Les préfectures de Corse ont appelé ce vendredi 11 avril la population à «déposer les armes» via une opération d’abandon simplifié d’armes dans une île où leur taux de détention est plus de deux fois supérieur à la moyenne nationale. Pointant «une situation préoccupante en matière de détention et d’usage d’armes à feu en Corse» avec «un taux de détention atteignant 350 armes pour 1 000 habitants en 2022», soit «plus du double de la moyenne nationale qui est de 150 armes pour 1 000 habitants», les préfectures de Haute-Corse et de Corse-du-Sud organisent cette opération du 28 avril au 4 mai.
Pendant cette période, «tout détenteur d’armes ou de munitions non déclarées pourra s’en dessaisir en toute sécurité et sans aucune conséquence administrative ou judiciaire» et de façon totalement gratuite, précisent-elles. Ces armes, y compris celles détenues légalement, pourront être rapportées dans les brigades de gendarmerie ou les commissariats de police des principales villes corses. Cette importante détention d’armes s’explique notamment par un grand nombre de chasseurs. La Corse compte ainsi «plus de 17 000 détenteurs d’un permis» de chasse, soit «un homme sur cinq» sur l’île, indique la Fédération départementale des chasseurs de Corse-du-Sud.
Reportage
Mais l’île est aussi «au premier rang national» en termes d’homicides rapportés à la population, avec «18 homicides et 16 tentatives d’homicides» en 2024 pour 355 000 habitants – l’équivalent de Nice –, avait rappelé en janvier le préfet de Corse, Jérôme Filippini. Depuis le début de l’année, sept homicides dont six règlements de comptes ont déjà ensanglanté la Corse.
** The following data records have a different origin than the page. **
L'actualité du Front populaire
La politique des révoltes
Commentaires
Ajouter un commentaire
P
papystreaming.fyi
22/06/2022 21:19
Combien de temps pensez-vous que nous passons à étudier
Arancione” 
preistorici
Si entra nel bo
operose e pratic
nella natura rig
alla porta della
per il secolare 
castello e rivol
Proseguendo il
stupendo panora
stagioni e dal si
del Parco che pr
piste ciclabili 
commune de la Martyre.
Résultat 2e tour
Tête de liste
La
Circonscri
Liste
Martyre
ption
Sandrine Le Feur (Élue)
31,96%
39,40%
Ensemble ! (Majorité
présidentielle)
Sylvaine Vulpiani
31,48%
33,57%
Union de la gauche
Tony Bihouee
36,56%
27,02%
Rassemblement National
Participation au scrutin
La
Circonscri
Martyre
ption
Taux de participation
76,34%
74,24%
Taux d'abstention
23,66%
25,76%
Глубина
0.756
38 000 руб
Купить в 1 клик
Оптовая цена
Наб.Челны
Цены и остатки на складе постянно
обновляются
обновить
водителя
«Cette violence n’est pas une fatalité», avait assuré le préfet, estimant que la Corse «porte en elle les ressources» pour «échapper à cette histoire. Mais il faut le vouloir et le décider ensemble», avait-il insisté en annonçant son intention d’organiser cette opération «Déposons les armes». «Je ne m’illusionne pas sur le fait que les bandits qui détiennent des armes ne vont pas venir à la gendarmerie pour les déposer mais moins il y aura d’armes présentes en Corse, mieux nous nous porterons», a insisté le préfet fin février lors de la présentation du bilan de la délinquance.
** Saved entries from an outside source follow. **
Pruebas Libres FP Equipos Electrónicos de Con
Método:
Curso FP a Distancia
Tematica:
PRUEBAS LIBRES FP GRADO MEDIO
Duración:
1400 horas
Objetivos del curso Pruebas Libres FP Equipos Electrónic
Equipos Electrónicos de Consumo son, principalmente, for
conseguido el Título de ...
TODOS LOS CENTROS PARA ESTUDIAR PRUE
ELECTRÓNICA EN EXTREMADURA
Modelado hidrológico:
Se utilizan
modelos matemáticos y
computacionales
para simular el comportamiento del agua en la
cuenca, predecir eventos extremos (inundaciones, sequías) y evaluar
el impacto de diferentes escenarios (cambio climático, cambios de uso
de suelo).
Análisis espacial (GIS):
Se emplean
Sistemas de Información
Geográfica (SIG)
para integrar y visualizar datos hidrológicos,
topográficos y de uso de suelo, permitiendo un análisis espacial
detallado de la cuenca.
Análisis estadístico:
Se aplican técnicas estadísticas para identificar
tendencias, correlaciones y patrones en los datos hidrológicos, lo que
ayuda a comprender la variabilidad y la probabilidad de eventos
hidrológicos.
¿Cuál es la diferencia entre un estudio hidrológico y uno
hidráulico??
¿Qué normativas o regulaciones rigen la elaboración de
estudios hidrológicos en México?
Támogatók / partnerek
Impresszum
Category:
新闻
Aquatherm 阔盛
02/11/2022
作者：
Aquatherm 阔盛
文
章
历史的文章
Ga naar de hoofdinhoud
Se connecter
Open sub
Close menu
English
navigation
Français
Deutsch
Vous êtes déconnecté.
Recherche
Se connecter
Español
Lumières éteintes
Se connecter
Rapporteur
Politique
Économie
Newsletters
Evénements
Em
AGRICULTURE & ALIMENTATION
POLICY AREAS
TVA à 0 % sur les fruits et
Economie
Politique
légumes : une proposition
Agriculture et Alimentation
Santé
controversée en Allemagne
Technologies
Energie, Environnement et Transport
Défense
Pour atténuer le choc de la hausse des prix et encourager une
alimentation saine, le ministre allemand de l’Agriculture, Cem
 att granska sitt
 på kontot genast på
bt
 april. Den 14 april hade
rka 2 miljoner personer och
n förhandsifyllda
Une opération nationale il y a deux ans
Le principe de la collecte d’armes n’est pas nouveau en France. Une vaste opération avait déjà été organisée fin 2022 dans 300 points de récolte sur tout le territoire et avait permis de récupérer quelque 150 000 objets, pour la plupart hérités d’un proche ou dédiés à la chasse. Contrairement aux idées reçues, les Français sont très armés et, selon les chiffres du ministère de l’Intérieur, ce sont 2 millions de fusils et autres pistolets qui circuleraient dans le pays sans être déclarés. Ce qui reste ridicule comparé aux plus de 120 armes à feu pour 100 habitants des Etats-Unis (selon le Small Arms Survey) qui se placent au premier rang mondial du sujet.
Trouvailles
Ces récoltes avaient également permis la découverte d’objets étonnants ou historiques : des obus, grenades, dagues nazies ou fusils antichars de l’Empire allemand ont notamment refait surface. L’événement, pas toujours très organisé, a également connu quelques couacs. Un policier du Val-de-Marne a été arrêté le 9 décembre 2022 pour avoir volé au moins six armes. Il expliquait aux personnes qui voulaient déposer pistolets ou fusils qu’il allait venir lui-même les récupérer à leur domicile. Il a été trahi par une dame âgée bien intentionnée : celle-ci a rappelé le commissariat car elle avait oublié de rendre des munitions. Les collègues du policier-voleur se sont alors rendu compte de l’arnaque.